Speaking of tearful goodbyes, one of the more interesting parts of my own family history was the Mulkerin family from County Galway, Ireland. Unlike every other European immigrant group, young Irish girls were the first to emigrate to America, finding jobs in major cities and on farms as domestics. The first Mulkerin, Mary, left Ireland in 1860. Two years later, using money sent by her sister to pay for her passage, Ann emigrated, and then brother John. But it was not until 1883 when the last two Mulkerin sisters, Nora, and my great, great grandmother, Bridgit Mulkerin, left Ireland for Minooka, Pennsylvania, a small coal-mining town just south of Scranton. By that time, all the sisters were grandmothers, Mary was living on a farm in Hennepin County, Minnesota, and John was dead, killed in a roof fall in a coal-mining accident. But Ann was still in Minooka, and John’s children were there as well. What must it have been like to see a sister that you hadn’t set eyes on in two decades! I can’t imagine. Unfortunately, nothing is recorded because they were illiterate, and their stories have disappeared into the mists of time.
All this “sweet parting” got me to thinking about Cassandra and Jane Austen. Jane’s biographers draw a very clear picture of two sisters who were extremely close. In fact, they were best friends and confidantes. When they were separated, they corresponded nearly every day, and it is these letters that have enabled us to flesh out the elusive personal side of Jane Austen. According to JaneAusten.co.uk: “Most of what we know of Jane Austen today, we owe to her sister Cassandra.
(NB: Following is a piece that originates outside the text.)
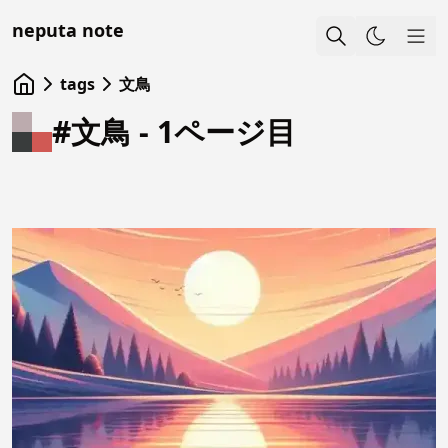
neputa note
Sho
tags
文鳥
#文鳥 - 1ページ目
It was she who filled in gaps in her sister’s life for generations after, leaving an oral record to supplement the written. It was she who gave us the only two authenticated likenesses of her sister. It was she who, while she did destroy many of the letters, preserved the majority of her sister’s extensive writings and most importantly, it was she to whom the letters were written, without which we might never have known the human side of one of the world’s favorite authors.”
What a difference between the time Cassandra and Jane were traveling about the South of England in cumbersome coaches in the early decades of the 19th century and 2013! Today, I can make an airline reservation and be in my daughter’s home the next day! Although we are 2,000 miles apart, we can use Facetime and Skype to stay in contact with each other. I know exactly what Kaelyn wore on her first day of school because a photo appeared on my I-phone, and I have watched a video of two-year-old Skyler running around the backyard with his dog.
I know in time I will get used to the quiet and the lack of toys scattered about the family room, and because Skyler is not about, I have taken my coffee table out of storage because he is not there to jump off it. Even so, to be truthful, there was nothing “sweet” in the sorrow I felt when that moving truck pulled away and headed east to Virginia.